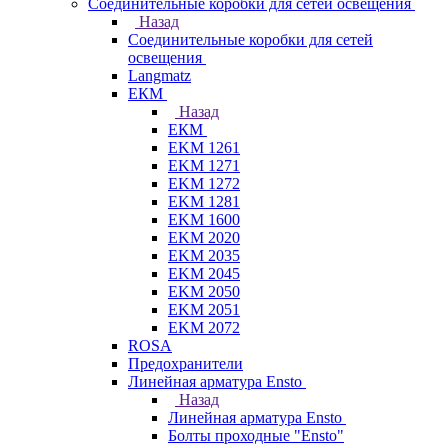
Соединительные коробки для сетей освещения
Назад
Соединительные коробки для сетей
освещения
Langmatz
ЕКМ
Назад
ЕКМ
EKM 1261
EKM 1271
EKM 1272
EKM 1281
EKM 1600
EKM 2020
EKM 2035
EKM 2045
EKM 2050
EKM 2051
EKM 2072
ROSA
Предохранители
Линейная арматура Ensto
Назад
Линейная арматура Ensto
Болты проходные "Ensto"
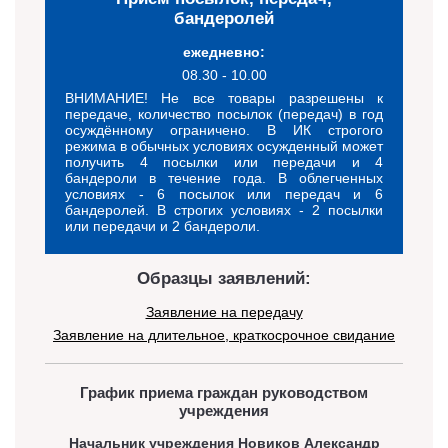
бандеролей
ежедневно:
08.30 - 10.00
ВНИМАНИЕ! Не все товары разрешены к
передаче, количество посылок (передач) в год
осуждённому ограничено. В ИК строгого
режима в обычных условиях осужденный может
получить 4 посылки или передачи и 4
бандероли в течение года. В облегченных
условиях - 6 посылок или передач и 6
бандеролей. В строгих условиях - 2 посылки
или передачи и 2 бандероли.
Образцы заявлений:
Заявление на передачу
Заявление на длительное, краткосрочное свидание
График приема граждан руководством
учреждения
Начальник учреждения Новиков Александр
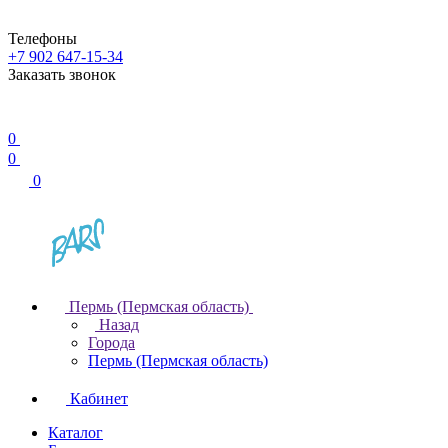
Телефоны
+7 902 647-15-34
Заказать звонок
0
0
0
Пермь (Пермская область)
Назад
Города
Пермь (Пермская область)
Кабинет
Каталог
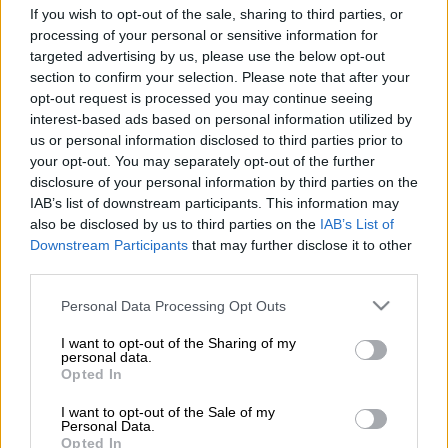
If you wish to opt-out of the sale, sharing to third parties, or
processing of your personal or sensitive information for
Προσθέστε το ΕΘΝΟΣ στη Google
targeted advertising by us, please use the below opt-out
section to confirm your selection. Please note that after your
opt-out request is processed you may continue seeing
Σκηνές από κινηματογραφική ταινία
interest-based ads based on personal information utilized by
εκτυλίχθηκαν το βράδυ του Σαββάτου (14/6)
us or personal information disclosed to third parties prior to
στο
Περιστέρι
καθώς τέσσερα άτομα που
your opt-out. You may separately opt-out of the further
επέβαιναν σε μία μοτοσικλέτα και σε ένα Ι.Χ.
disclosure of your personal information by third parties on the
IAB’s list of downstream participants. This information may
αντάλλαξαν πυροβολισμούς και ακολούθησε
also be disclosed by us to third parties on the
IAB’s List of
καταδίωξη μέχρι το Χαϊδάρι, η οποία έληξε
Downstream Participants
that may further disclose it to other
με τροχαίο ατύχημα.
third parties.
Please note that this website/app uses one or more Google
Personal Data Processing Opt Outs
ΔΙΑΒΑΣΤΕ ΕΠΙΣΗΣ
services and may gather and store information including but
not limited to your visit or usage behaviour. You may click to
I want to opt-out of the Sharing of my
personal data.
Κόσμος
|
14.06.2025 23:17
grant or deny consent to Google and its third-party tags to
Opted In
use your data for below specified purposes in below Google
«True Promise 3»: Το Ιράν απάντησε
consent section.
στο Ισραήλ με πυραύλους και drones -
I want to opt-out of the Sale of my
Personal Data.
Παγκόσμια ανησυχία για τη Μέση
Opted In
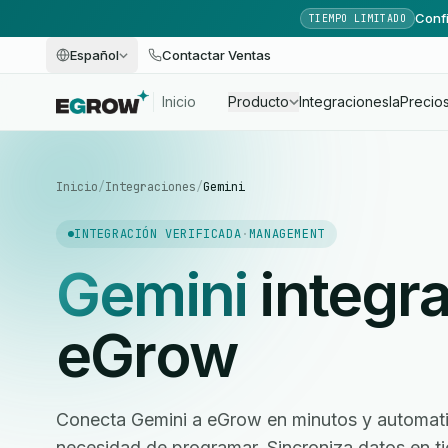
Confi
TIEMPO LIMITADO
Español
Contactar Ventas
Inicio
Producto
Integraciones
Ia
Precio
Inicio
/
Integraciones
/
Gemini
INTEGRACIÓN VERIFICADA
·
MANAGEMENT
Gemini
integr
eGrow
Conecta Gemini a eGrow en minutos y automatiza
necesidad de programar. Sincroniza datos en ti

==

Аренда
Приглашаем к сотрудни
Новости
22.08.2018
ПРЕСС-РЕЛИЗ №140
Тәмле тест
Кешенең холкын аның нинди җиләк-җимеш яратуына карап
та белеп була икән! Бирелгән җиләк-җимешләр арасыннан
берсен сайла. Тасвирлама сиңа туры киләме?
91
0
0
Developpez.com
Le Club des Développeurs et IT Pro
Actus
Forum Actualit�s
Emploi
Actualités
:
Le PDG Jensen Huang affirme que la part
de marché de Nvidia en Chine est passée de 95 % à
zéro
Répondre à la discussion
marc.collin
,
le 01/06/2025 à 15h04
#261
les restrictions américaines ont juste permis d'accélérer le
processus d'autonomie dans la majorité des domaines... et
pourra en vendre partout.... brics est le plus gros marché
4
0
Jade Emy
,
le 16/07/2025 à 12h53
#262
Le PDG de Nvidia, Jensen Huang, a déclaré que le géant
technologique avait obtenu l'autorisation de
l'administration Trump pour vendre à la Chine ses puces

---

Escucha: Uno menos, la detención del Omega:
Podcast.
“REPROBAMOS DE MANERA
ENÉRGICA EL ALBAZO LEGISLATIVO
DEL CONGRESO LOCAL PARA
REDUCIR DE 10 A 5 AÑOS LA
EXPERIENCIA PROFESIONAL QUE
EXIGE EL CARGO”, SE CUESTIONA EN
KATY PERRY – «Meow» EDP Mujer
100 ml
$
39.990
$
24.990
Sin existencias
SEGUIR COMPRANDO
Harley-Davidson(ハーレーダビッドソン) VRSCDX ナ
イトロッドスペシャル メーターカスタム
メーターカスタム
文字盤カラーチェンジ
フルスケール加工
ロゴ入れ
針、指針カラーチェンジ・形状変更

TASK PROMPT: All lines that hold the word "Заявление" should be copied from the data.

SOLUTION TO THE PROBLEM:
Заявление на передачу
Заявление на длительное, краткосрочное свидание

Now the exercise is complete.